Retype word for word the stretch of entries below from the line that has "They got married on October 9, 2010." through the line that has "kids alike. Whether", and omit the pictures.

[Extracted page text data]
-- -- --

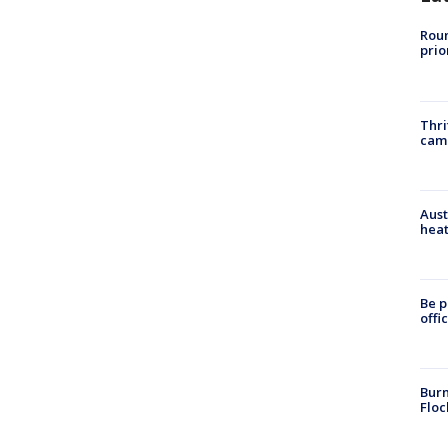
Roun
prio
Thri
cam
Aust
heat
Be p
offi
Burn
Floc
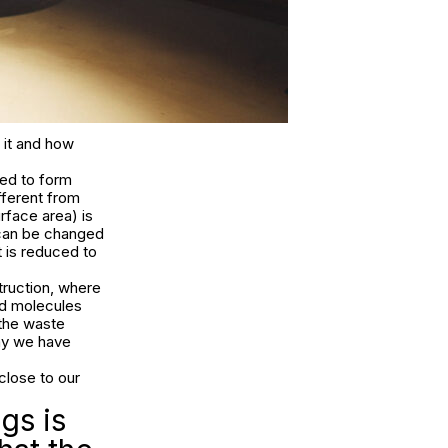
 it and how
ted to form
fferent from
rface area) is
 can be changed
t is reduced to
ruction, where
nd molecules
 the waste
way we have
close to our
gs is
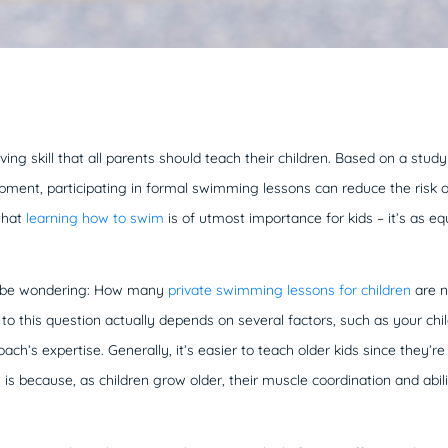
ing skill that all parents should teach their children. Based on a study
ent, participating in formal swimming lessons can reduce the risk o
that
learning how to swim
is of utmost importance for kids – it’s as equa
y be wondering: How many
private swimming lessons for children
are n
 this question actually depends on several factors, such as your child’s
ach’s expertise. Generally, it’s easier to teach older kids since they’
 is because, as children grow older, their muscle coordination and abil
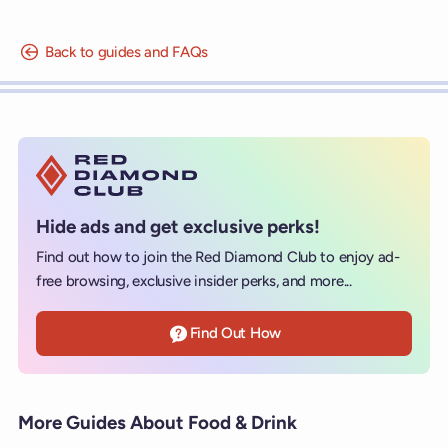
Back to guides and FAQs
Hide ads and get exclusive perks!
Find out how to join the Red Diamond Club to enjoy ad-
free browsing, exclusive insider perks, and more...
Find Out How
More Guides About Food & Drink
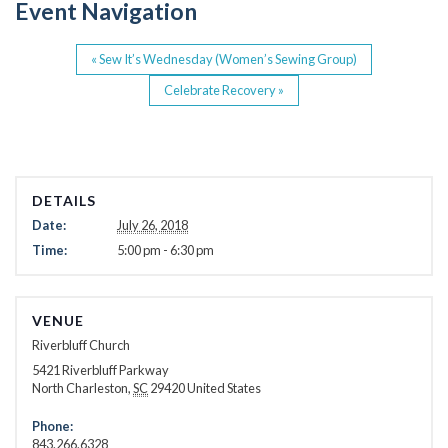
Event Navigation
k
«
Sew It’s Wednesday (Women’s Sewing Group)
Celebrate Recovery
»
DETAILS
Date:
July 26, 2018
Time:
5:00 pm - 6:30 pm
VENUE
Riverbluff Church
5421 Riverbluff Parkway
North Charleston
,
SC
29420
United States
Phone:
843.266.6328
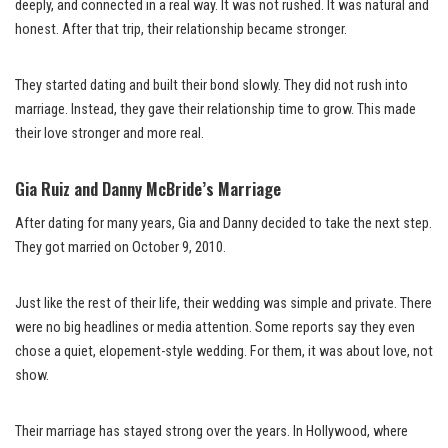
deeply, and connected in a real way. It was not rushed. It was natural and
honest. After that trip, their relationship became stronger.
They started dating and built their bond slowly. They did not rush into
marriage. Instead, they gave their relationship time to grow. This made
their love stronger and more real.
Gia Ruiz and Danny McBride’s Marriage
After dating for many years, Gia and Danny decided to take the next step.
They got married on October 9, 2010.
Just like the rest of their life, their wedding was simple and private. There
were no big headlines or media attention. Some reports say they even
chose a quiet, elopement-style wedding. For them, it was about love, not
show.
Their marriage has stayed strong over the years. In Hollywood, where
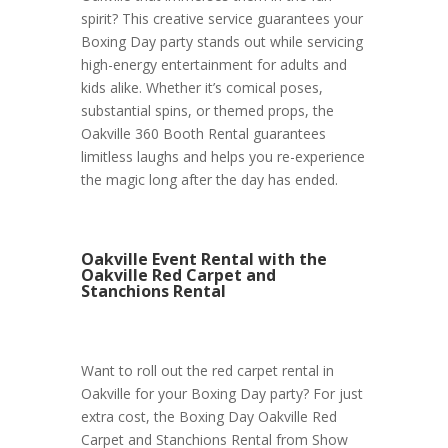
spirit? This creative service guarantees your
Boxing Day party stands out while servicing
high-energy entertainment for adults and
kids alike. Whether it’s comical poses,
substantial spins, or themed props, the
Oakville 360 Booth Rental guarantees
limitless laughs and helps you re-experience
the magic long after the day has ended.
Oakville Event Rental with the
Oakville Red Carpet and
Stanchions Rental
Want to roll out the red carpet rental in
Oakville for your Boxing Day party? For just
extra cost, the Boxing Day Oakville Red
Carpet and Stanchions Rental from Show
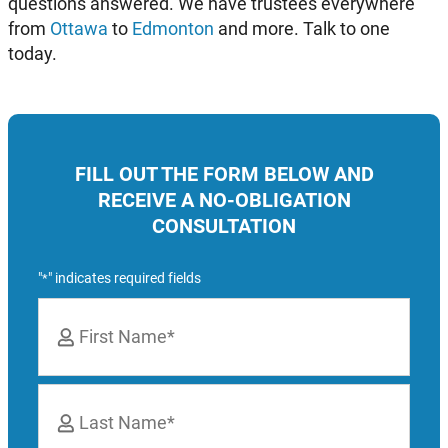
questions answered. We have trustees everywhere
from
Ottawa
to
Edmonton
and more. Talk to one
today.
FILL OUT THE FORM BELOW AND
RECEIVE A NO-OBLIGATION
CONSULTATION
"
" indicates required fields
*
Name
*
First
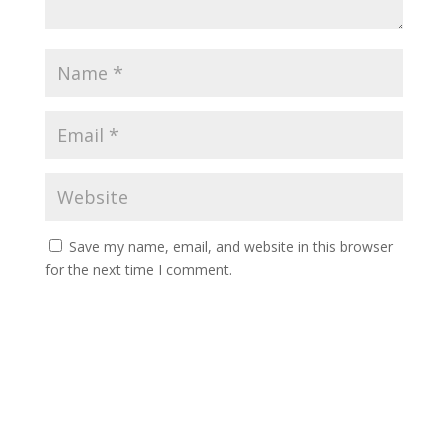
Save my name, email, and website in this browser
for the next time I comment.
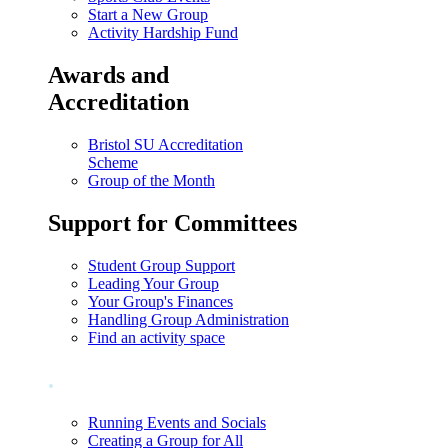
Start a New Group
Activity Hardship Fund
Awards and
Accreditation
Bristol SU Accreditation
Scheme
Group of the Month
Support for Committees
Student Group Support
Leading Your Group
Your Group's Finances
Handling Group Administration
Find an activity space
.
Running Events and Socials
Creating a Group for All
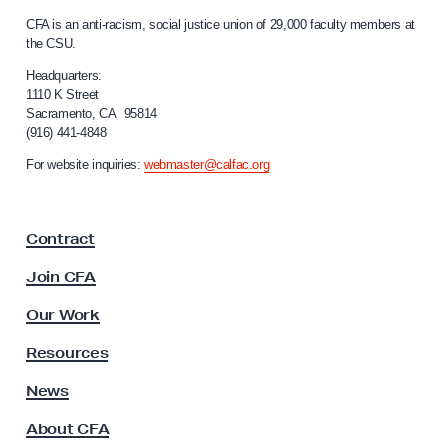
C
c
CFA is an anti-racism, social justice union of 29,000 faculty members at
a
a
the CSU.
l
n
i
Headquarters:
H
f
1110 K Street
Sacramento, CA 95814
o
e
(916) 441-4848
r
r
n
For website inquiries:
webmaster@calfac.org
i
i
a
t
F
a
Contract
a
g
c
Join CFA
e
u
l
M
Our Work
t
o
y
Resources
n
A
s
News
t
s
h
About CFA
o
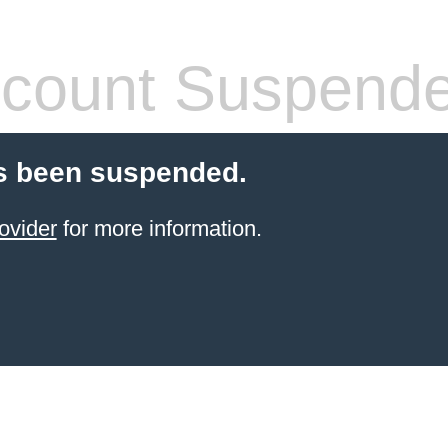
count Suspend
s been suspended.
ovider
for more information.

-- -- --

◆ **Final answer**:
They got married on October 9, 2010.
Just like the rest of their life, their wedding was simple and private. There
were no big headlines or media attention. Some reports say they even
chose a quiet, elopement-style wedding. For them, it was about love, not
show.
Their marriage has stayed strong over the years. In Hollywood, where
spirit? This creative service guarantees your
Boxing Day party stands out while servicing
high-energy entertainment for adults and
kids alike. Whether it’s comical poses,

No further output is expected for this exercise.